You could see in the 2009 Wimbledon final, against Roddick, that Federer was still serving as well as ever -- perhaps even better than ever -- but that his receiving game had clearly begun to diminish.
As for today, it's not even a question anymore, if you just watch him and then compare against the first Youtube highlights you can find from his peak years. He was not necessarily #1 of all time in sheer footspeed but he moved with an energy and dynamism that even I had forgotten.
Now whether there was some decline before 2009 is a more difficult question. Indisputably, his win/loss record began declining significantly in 2007. In that year he had far fewer victories than in '06, and twice as many losses. Whether that was caused by any slight loss in the legs, or just in the fact that nobody can keep up the pace he had set in previous years, I don't know. But I disagree with you that a great player cannot begin to decline at 27. Sampras, whom you have in the first tier in the GOAT debate, turned 27 in 1998 when his numbers took a clear downturn and his body started giving out on him, particularly toward the end of that year.
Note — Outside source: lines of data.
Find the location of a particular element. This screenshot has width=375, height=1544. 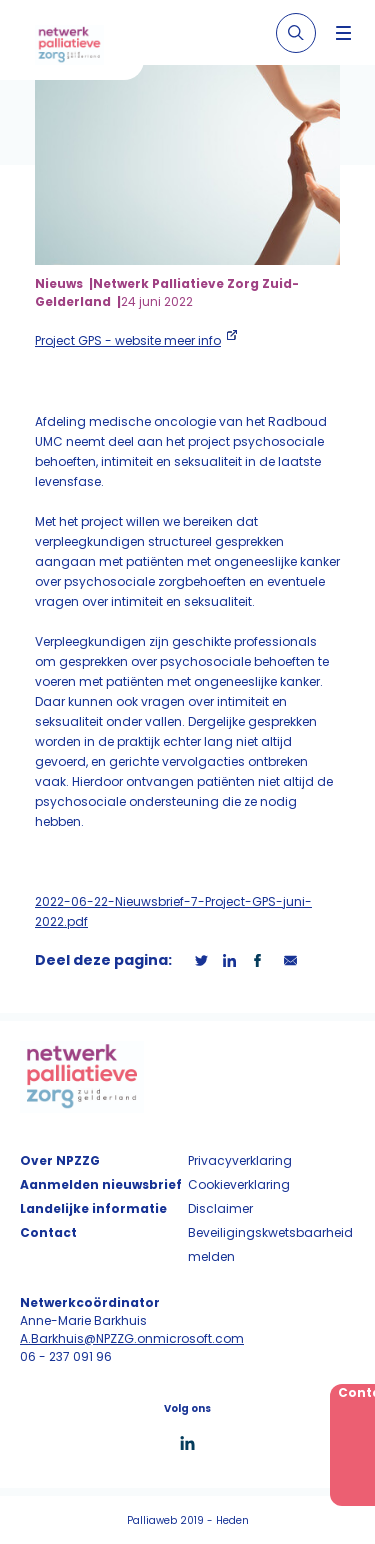 Beveiligingskwetsbaarheid melden is located at coordinates (270, 1244).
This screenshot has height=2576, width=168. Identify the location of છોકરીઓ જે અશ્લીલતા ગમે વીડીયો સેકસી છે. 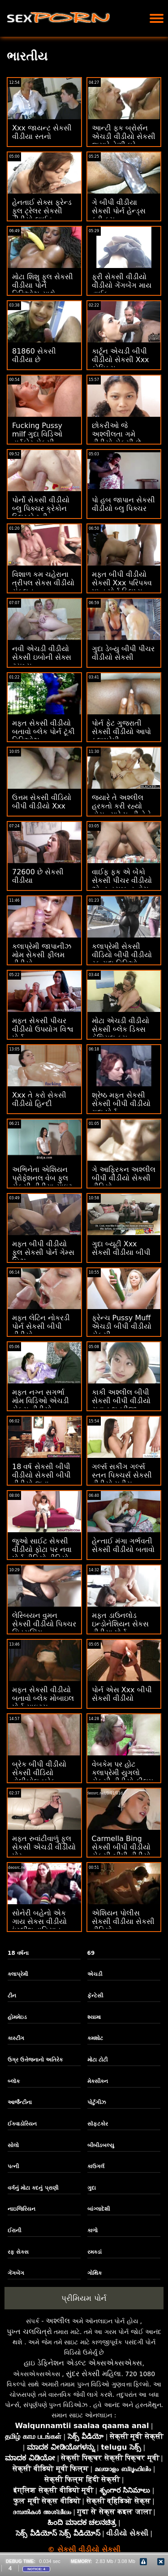 (116, 434).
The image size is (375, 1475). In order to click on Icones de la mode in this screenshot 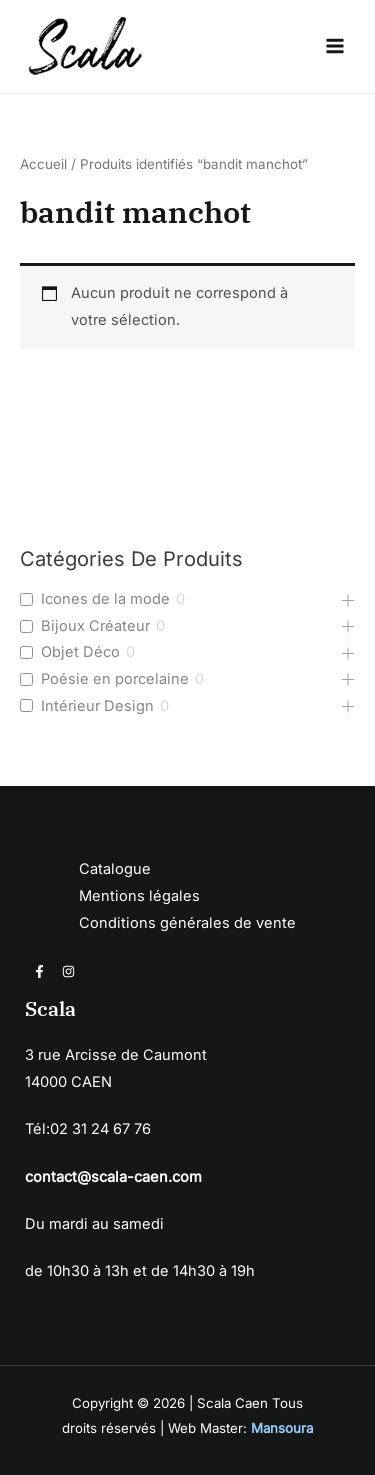 , I will do `click(105, 599)`. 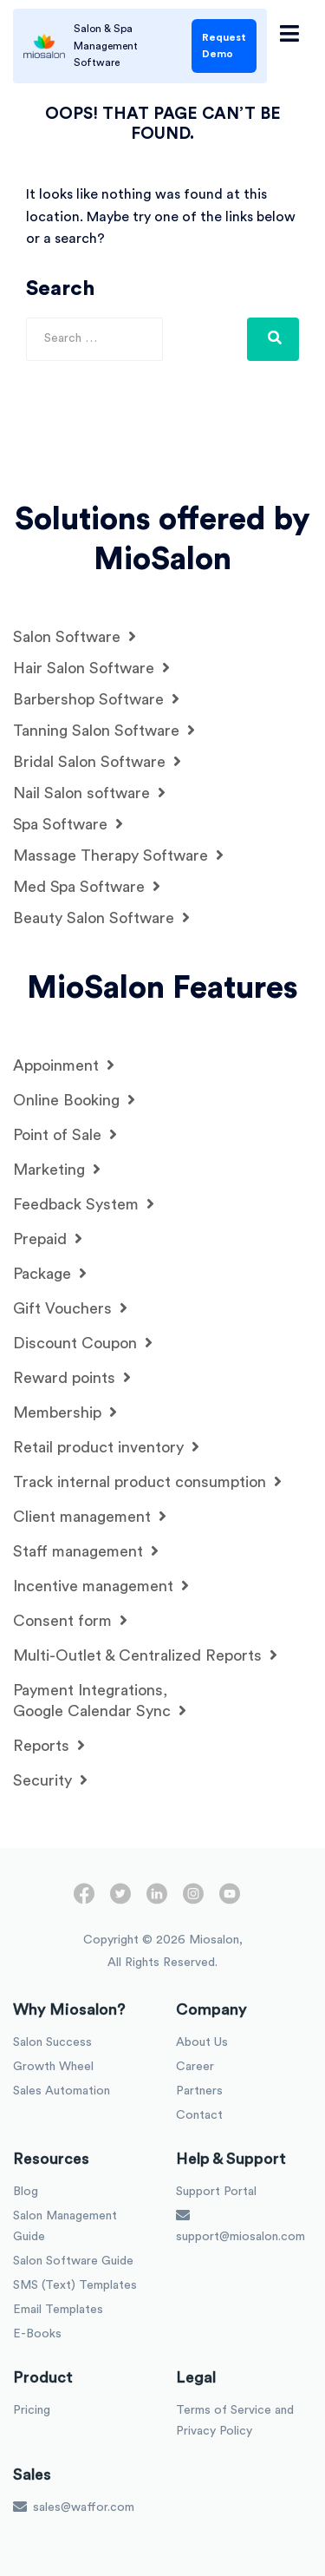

(I recall Federer having back problems that may have affected his serve, in early '09. Don't recall if that was his first such trouble.)
These are all general arguments and I still want to post something, on which I'd like your response, about playing level. I've already posted some of it above, showing Federer's high winner/error ratios at his peak. There are a wealth of stats, in modern tennis, that can illustrate a player's level in any given year or across a period of time.